● EXERCISE OBJECTIVE
Write out all of the entries exactly, please.

(Stored data entries)
════════

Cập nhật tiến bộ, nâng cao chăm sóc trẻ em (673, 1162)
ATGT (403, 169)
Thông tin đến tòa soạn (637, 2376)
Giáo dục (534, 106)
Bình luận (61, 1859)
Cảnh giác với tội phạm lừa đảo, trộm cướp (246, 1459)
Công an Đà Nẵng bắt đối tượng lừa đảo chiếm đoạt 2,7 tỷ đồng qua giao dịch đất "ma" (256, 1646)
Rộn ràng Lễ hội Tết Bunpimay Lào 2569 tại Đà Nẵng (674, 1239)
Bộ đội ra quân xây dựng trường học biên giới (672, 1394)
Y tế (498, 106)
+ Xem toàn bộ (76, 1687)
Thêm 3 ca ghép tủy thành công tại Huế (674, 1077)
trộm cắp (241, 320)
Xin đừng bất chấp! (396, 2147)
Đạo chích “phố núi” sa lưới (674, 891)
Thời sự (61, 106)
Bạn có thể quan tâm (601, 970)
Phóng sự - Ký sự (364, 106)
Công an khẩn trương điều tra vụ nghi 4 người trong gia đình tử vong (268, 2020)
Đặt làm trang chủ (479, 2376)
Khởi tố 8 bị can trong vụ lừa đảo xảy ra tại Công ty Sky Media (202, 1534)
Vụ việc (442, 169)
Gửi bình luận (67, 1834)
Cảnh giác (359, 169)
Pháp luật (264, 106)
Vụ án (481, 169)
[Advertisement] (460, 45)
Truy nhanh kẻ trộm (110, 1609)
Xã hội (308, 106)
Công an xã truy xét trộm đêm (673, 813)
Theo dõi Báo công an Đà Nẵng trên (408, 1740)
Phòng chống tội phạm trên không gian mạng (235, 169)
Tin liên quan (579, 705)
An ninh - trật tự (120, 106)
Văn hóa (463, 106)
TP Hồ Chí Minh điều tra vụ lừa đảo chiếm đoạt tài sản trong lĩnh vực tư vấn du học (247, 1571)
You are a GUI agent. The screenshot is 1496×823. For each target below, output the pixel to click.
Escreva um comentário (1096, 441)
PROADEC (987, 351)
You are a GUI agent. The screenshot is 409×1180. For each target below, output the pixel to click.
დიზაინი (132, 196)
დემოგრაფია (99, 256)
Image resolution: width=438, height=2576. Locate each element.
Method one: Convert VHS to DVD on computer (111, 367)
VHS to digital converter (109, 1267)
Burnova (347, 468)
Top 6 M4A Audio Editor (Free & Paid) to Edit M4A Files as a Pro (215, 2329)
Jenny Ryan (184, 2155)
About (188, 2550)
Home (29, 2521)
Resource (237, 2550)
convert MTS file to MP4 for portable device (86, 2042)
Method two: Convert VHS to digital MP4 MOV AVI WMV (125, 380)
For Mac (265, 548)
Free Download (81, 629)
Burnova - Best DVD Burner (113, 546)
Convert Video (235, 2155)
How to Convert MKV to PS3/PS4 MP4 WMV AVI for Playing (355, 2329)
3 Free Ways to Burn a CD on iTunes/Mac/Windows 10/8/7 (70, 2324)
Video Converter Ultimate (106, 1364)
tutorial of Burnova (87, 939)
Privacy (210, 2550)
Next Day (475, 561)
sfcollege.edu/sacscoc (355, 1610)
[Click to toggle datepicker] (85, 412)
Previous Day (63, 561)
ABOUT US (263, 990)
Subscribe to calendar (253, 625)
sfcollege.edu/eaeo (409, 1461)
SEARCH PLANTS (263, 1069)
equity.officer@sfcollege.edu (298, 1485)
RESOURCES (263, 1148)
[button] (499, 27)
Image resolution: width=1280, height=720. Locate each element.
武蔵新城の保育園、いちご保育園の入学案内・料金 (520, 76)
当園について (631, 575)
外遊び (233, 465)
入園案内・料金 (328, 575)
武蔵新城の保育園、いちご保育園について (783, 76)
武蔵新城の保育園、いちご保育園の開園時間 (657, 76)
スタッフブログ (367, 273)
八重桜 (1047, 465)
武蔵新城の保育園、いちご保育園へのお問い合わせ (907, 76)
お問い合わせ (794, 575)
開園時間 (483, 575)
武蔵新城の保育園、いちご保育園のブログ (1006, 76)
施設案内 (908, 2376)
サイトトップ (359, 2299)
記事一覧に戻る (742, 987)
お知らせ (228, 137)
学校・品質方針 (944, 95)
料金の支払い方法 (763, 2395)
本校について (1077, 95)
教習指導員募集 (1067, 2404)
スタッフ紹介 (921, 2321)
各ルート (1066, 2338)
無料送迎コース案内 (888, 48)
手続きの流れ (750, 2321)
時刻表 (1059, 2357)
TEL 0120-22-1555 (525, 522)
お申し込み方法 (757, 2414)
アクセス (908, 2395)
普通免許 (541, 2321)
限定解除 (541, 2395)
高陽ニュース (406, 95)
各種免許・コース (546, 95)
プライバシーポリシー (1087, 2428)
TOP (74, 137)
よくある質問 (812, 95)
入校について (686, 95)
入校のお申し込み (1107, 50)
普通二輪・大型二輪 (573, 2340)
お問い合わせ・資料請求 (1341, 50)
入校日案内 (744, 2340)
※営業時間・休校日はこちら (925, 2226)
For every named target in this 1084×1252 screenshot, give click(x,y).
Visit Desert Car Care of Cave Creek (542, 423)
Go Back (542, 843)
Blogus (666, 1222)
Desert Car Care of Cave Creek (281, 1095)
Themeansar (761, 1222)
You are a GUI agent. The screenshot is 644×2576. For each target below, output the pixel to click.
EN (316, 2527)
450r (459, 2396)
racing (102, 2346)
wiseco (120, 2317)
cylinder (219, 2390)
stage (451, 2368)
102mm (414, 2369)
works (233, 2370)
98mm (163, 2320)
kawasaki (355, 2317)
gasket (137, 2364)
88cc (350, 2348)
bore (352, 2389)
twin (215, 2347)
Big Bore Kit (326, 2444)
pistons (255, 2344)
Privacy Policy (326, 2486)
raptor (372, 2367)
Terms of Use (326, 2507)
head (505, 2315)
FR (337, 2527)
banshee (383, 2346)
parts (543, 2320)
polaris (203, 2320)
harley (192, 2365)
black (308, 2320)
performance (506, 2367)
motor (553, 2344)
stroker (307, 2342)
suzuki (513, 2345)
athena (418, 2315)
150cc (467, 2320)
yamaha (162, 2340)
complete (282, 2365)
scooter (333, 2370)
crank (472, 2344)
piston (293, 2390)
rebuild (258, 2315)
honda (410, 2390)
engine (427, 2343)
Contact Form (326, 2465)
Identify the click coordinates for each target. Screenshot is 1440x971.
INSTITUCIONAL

════════

● EXERCISE OUTPUT
Cập nhật tiến bộ, nâng cao chăm sóc trẻ em (673, 1162)
ATGT (403, 169)
Thông tin đến tòa soạn (637, 2376)
Giáo dục (534, 106)
Bình luận (61, 1859)
Cảnh giác với tội phạm lừa đảo, trộm cướp (246, 1459)
Công an Đà Nẵng bắt đối tượng lừa đảo chiếm đoạt 2,7 tỷ đồng qua giao dịch đất "ma" (256, 1646)
Rộn ràng Lễ hội Tết Bunpimay Lào 2569 tại Đà Nẵng (674, 1239)
Bộ đội ra quân xây dựng trường học biên giới (672, 1394)
Y tế (498, 106)
+ Xem toàn bộ (76, 1687)
Thêm 3 ca ghép tủy thành công tại Huế (674, 1077)
trộm cắp (241, 320)
Xin đừng bất chấp! (396, 2147)
Đạo chích “phố núi” sa lưới (674, 891)
Thời sự (61, 106)
Bạn có thể quan tâm (601, 970)
Phóng sự - Ký sự (364, 106)
Công an khẩn trương điều tra vụ nghi 4 người trong gia đình tử vong (268, 2020)
Đặt làm trang chủ (479, 2376)
Khởi tố 8 bị can trong vụ lừa đảo xảy ra tại Công ty Sky Media (202, 1534)
Vụ việc (442, 169)
Gửi bình luận (67, 1834)
Cảnh giác (359, 169)
Pháp luật (264, 106)
Vụ án (481, 169)
[Advertisement] (460, 45)
Truy nhanh kẻ trộm (110, 1609)
Xã hội (308, 106)
Công an xã truy xét trộm đêm (673, 813)
Theo dõi Báo công an Đà Nẵng trên (408, 1740)
Phòng chống tội phạm trên không gian mạng (235, 169)
Tin liên quan (579, 705)
An ninh - trật tự (120, 106)
Văn hóa (463, 106)
TP Hồ Chí Minh điều tra vụ lừa đảo chiếm đoạt tài sản trong lĩnh vực tư vấn du học (247, 1571)
You are a GUI agent. The screenshot is 1496×823. For each target below, output the pixel to click.
Escreva um comentário (1096, 441)
PROADEC (987, 351)
You are a GUI agent. The screenshot is 409×1180. For each target below, output the pixel to click.
დიზაინი (132, 196)
დემოგრაფია (99, 256)
Image resolution: width=438, height=2576. Locate each element.
Method one: Convert VHS to DVD on computer (111, 367)
VHS to digital converter (109, 1267)
Burnova (347, 468)
Top 6 M4A Audio Editor (Free & Paid) to Edit M4A Files as a Pro (215, 2329)
Jenny Ryan (184, 2155)
About (188, 2550)
Home (29, 2521)
Resource (237, 2550)
convert MTS file to MP4 for portable device (86, 2042)
Method two: Convert VHS to digital MP4 MOV AVI WMV (125, 380)
For Mac (265, 548)
Free Download (81, 629)
Burnova - Best DVD Burner (113, 546)
Convert Video (235, 2155)
How to Convert MKV to PS3/PS4 MP4 WMV AVI for Playing (355, 2329)
3 Free Ways to Burn a CD on iTunes/Mac/Windows 10/8/7 (70, 2324)
Video Converter Ultimate (106, 1364)
tutorial of Burnova (87, 939)
Privacy (210, 2550)
Next Day (475, 561)
sfcollege.edu/sacscoc (355, 1610)
[Click to toggle datepicker] (85, 412)
Previous Day (63, 561)
ABOUT US (263, 990)
Subscribe to calendar (253, 625)
sfcollege.edu/eaeo (409, 1461)
SEARCH PLANTS (263, 1069)
equity.officer@sfcollege.edu (298, 1485)
RESOURCES (263, 1148)
[button] (499, 27)
Image resolution: width=1280, height=720. Locate each element.
武蔵新城の保育園、いちご保育園の入学案内・料金 (520, 76)
当園について (631, 575)
外遊び (233, 465)
入園案内・料金 (328, 575)
武蔵新城の保育園、いちご保育園について (783, 76)
武蔵新城の保育園、いちご保育園の開園時間 (657, 76)
スタッフブログ (367, 273)
八重桜 (1047, 465)
武蔵新城の保育園、いちご保育園へのお問い合わせ (907, 76)
お問い合わせ (794, 575)
開園時間 (483, 575)
武蔵新城の保育園、いちご保育園のブログ (1006, 76)
施設案内 (908, 2376)
サイトトップ (359, 2299)
記事一覧に戻る (742, 987)
お知らせ (228, 137)
学校・品質方針 (944, 95)
料金の支払い方法 (763, 2395)
本校について (1077, 95)
教習指導員募集 (1067, 2404)
スタッフ紹介 (921, 2321)
各ルート (1066, 2338)
無料送迎コース案内 (888, 48)
手続きの流れ (750, 2321)
時刻表 (1059, 2357)
TEL 0120-22-1555 (525, 522)
お申し込み方法 (757, 2414)
アクセス (908, 2395)
普通免許 (541, 2321)
限定解除 (541, 2395)
高陽ニュース (406, 95)
各種免許・コース (546, 95)
プライバシーポリシー (1087, 2428)
TOP (74, 137)
よくある質問 (812, 95)
入校について (686, 95)
入校のお申し込み (1107, 50)
普通二輪・大型二輪 (573, 2340)
お問い合わせ・資料請求 (1341, 50)
入校日案内 (744, 2340)
※営業時間・休校日はこちら (925, 2226)
For every named target in this 1084×1252 screenshot, give click(x,y).
Visit Desert Car Care of Cave Creek (542, 423)
Go Back (542, 843)
Blogus (666, 1222)
Desert Car Care of Cave Creek (281, 1095)
Themeansar (761, 1222)
You are a GUI agent. The screenshot is 644×2576. For each target below, output the pixel to click.
EN (316, 2527)
450r (459, 2396)
racing (102, 2346)
wiseco (120, 2317)
cylinder (219, 2390)
stage (451, 2368)
102mm (414, 2369)
works (233, 2370)
98mm (163, 2320)
kawasaki (355, 2317)
gasket (137, 2364)
88cc (350, 2348)
bore (352, 2389)
twin (215, 2347)
Big Bore Kit (326, 2444)
pistons (255, 2344)
Privacy Policy (326, 2486)
raptor (372, 2367)
Terms of Use (326, 2507)
head (505, 2315)
FR (337, 2527)
banshee (383, 2346)
parts (543, 2320)
polaris (203, 2320)
harley (192, 2365)
black (308, 2320)
performance (506, 2367)
motor (553, 2344)
stroker (307, 2342)
suzuki (513, 2345)
athena (418, 2315)
150cc (467, 2320)
yamaha (162, 2340)
complete (282, 2365)
scooter (333, 2370)
crank (472, 2344)
piston (293, 2390)
rebuild (258, 2315)
honda (410, 2390)
engine (427, 2343)
Contact Form (326, 2465)
Identify the click coordinates for each target. Screenshot is 1440x971.
INSTITUCIONAL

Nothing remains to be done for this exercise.